Archivist are now faced with mass amounts of digitally born medias, many of which are in need of preservation. In 2010, Web 2.0 practices have become part of our every day life, with about 3/4 of the estimated 142 million American Web users engaging in some form of social media interaction. Web 2.0 applications are now an essential aspect in our society, our culture, our economics and now our history. The World Wide Web can be seen in an evolving organic manner. Transforming and reconfiguring our concepts of communities. Users participate together in a form of collective intelligence, there is a synergy between users, a community. This “community” is never more prevalent than
in users of weblogs and Twitter, which is now called “the blogosphere.” (Baudoin, 2008)
Weblogging and “microblogging” as on Twitter– can be seen as the “digital” form of diaries, personal journals, private letters–all of which are significant to our cultural memory. These items offer glimpses into a moment in time and space, and can provide a consistent and reliable form of information regarding our history and past–but only if we preserve it now. These resource will provide future researchers a greater understanding of life in the late 20th and early 21st centuries.
The creators of the World Wide Web are seen as innovators of information access. Believers of information for all, as Derek M. Powazek states in his essay, What The Hell is a Weblog and Why Won’t they Leave Me Alone? featured in the book we’ve got blog, “This was the anti-television. Digital democracy.” (3) In the late 90s, when weblogs started to emerge on the web, opening up a wealth of persona
l expression to whoever had access and means to a computer and the will to express whatever they wanted whenever they wanted. The weblog arena quickly became a community of links, information and of personal opinion geared toward a participatory interactive public.
The exact history of who is credited with the first weblog is still up for debate. In Catherine O’Sulivan’s essay for the The American Archivist, titled On-line Diaries, and the Future Loss to Archives: Or, Blogs and the Blogging Bloggers Who Blog Them, cites Carolyn Burke as having created the first “on-line diary entry” in January of 1995. In her online journal called Carolyn’s Diary, posted this:
I’ve found that hope is the thing that keeps me interested in anything, including living, including good books, including people. The hopeless make me feel separate, trapped. Hope. What was her brother, the emperor’s name?…Hope is the sun in the sky feeding all of us. Hope is the feeling that my life will have a purpose for me. With it I can feel the future rising up fuzzily unpredictable, and yet malleable. My own will uses hope to sculpt what will be my present.

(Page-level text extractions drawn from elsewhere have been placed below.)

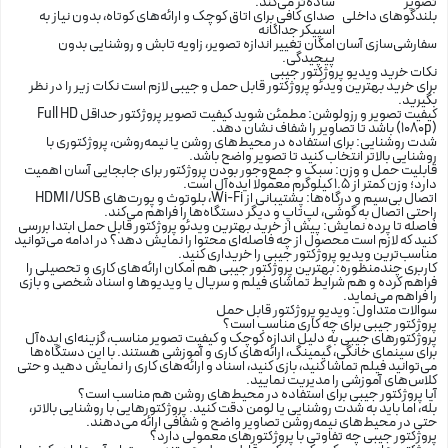
تصویر
ساده‌تر می‌کند.
بلندگوهای داخلی
صدای کافی برای اتاق کوچک و ارائه‌های کوتاه، بدون نیاز به
اسپیکر جداگانه
سفارشی‌سازی آسان
امکان تغییر اندازه تصویر، زاویه تابش و روشنایی بدون
پیچیدگی.
نکات خرید ویدیو پروژکتور جیبی
برای خرید بهترین ویدئو پروژکتور قابل حمل و جیبی لازم است نکات زیر را در نظر
بگیرید.
کیفیت تصویر و رزولوشن:
مطمئن شوید کیفیت تصویر پروژکتور حداقل Full HD
(1080p) باشد تا تصاویر را شفاف نشان دهد.
شدت روشنایی:
برای استفاده در محیط‌های روشن یا نیمه‌روشن، پروژکتوری با
روشنایی بالاتر انتخاب کنید تا تصویر واضح باشد.
قابلیت حمل و وزن:
سبک و جمع‌وجور بودن پروژکتور برای جابجایی آسان اهمیت
دارد؛ وزن کمتر از 1.5 کیلوگرم معمولا ایده‌آل است.
اتصال بی‌سیم و درگاه‌ها:
پشتیبانی از Wi-Fi، بلوتوث و پورت‌های HDMI/USB
راحتی اتصال به گوشی، لپ‌تاپ و دیگر دستگاه‌ها را فراهم می‌کند.
فاصله تا پرده نمایش:
پیش از خرید بهترین ویدئو پروژکتور قابل حمل ابتدا بررسی
کنید که لازم است محصول از چه فاصله‌ای محتوا را نمایش دهد؟ در ادامه می‌توانید
مناسب‌ترین ویدیو پروژکتور جیبی را خریداری کنید.
کاربری چندمنظوره:
بهترین پروژکتور جیبی هم امکان ارائه‌های کاری و تحصیلی را
فراهم کرده و هم شرایط تماشای فیلم و سریال یا ویدیوها و اسناد شخصی و بازی
را فراهم می‌نماید.
سوالات متداول: ویدیو پروژکتور قابل حمل
پروژکتور جیبی برای چه کاری مناسب است؟
پروژکتورهای جیبی به دلیل اندازه کوچک و کیفیت تصویر مناسب، گزینه‌ای ایده‌آل
برای سینمای خانگی، گیمینگ، ارائه‌های کاری و آموزشی هستند. با این دستگاه‌ها
می‌توانید فیلم تماشا کنید، بازی کنید، اسناد و ارائه‌های کاری را نمایش دهید و حتی
کلاس‌های آموزشی را مدیریت نمایید.
آیا پروژکتور جیبی برای استفاده در محیط‌های روشن هم مناسب است؟
بله، اما باید به شدت روشنایی یا لومن دقت کنید. پروژکتورهایی با روشنایی بالاتر،
حتی در محیط‌های نیمه‌روشن تصاویر واضح و شفافی ارائه می‌دهند.
پروژکتور جیبی چه تفاوتی با پروژکتورهای معمولی دارد؟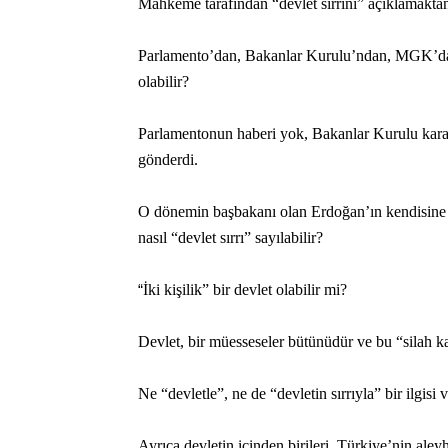
Mahkeme tarafından “devlet sırrını” açıklamakta
Parlamento’dan, Bakanlar Kurulu’ndan, MGK’dan ha
olabilir?
Parlamentonun haberi yok, Bakanlar Kurulu kar
gönderdi.
O dönemin başbakanı olan Erdoğan’ın kendisine ba
nasıl “devlet sırrı” sayılabilir?
“
İki kişilik” bir devlet olabilir mi?
Devlet, bir müesseseler bütünüdür ve bu “silah kaç
Ne “devletle”, ne de “devletin sırrıyla” bir ilgisi v
Ayrıca devletin içinden birileri, Türkiye’nin aley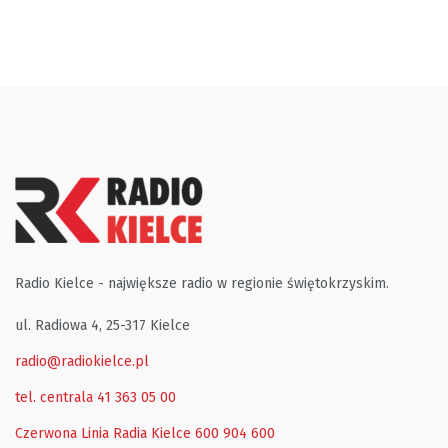
Radio Kielce - największe radio w regionie świętokrzyskim.
ul. Radiowa 4, 25-317 Kielce
radio@radiokielce.pl
tel. centrala 41 363 05 00
Czerwona Linia Radia Kielce
600 904 600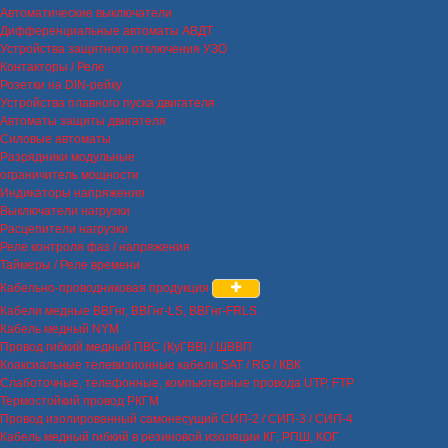
Автоматические выключатели
Дифференциальные автоматы АВДТ
Устройства защитного отключения УЗО
Контакторы / Реле
Розетки на DIN-рейку
Устройства плавного пуска двигателя
Автоматы защиты двигателя
Силовые автоматы
Разрядники модульные
ограничитель мощности
Индикаторы напряжения
Выключатели нагрузки
Расцепители нагрузки
Реле контроля фаз / напряжения
Таймеры / Реле времени
Кабельно-проводниковая продукция
Кабели медные ВВГнг, ВВГнг-LS, ВВГнг-FRLS
Кабель медный NYM
Провод гибкий медный ПВС (КуГВВ) / ШВВП
Коаксиальные телевизионные кабели SAT / RG / КВК
Слаботочные, телефонные, компьютерные провода UTP, FTP
Термостойкий провод РКГМ
Провод изолированный самонесущий СИП-2 / СИП-3 / СИП-4
Кабель медный гибкий в резиновой изоляции КГ, РПШ, КОГ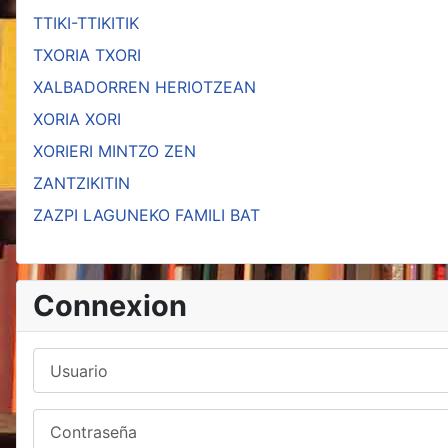
TTIKI-TTIKITIK
TXORIA TXORI
XALBADORREN HERIOTZEAN
XORIA XORI
XORIERI MINTZO ZEN
ZANTZIKITIN
ZAZPI LAGUNEKO FAMILI BAT
Connexion
Usuario
Contraseña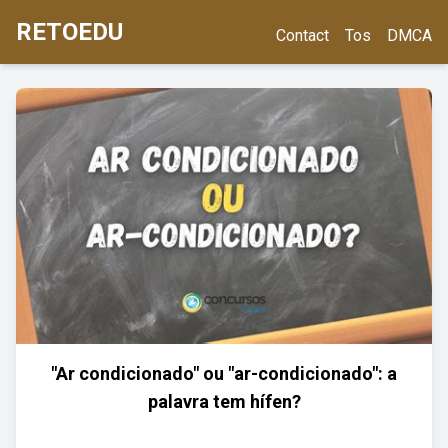
RETOEDU
Contact
Tos
DMCA
"Ar condicionado" ou "ar-condicionado": a
palavra tem hífen?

This posting by Burke is a deeply personal reflection and becomes an important part of our cultural memory. Technologically, for being the first posting of its kind; socially, because it hearkens back to the era of diary writing as a personal expression, but now set in a digitally born format.
However, Carolyn’s Diary‘s position as the first “official” blog is still debated, and generally credit is given to Justin Hall’s Links from the Underground, conceived in 1994, as the first blog that would be recognizable to the modern blogger, featuring new site links and “dated” commentary. This format came to be known as “filter-style” weblogging. Hall’s site was followed by Dave Winer, who wrote a weblog that chronicled the 24 Hours of Democracy Project in early 1996. In 1997 Jorn Barger coined the term “weblog,” which was then transformed by Peter Merholz, who coined the term “wee-blog” which then became shortened to simply “blog.” In 1998, Cameron Barret began what could be considered the first weblog archive with Cam World, consisting of a maintained list of updated URL’s. (Riley, 2005)
Blogging really took root in 1999. Early that year, Bridgette Eaton established Eaton Web Portal, the first portal dedicated to blog listings. Eaton’s only criteria for inclusion was that entries needed to be dated. In August 1999, the launch of Blogger–created by Pyra Labs, and eventually bought out by Google in 2003, revolutionized the whole concept of blogging. Blogger created a “free-form interface” in which anyone with a web browser could easily create a blog, consisting of any content they wanted, without needing a background in HTML code writing to do so. (Blood, 2002)
According to Rebecca Blood, in her 2000 essay Weblogs: A History and Perspective, this creation of Blogger not only opened the door to free-form publishing, but altered the definition of weblogs. What was once considered a list, consisting of links and some commentary became a site that is updated frequently with new material posted at the top of the page. It went from what was termed a “filter-style” weblog, which creates a large sift of information that is then posted in link formation– to a “blog-style” weblog. However;both styles still persist.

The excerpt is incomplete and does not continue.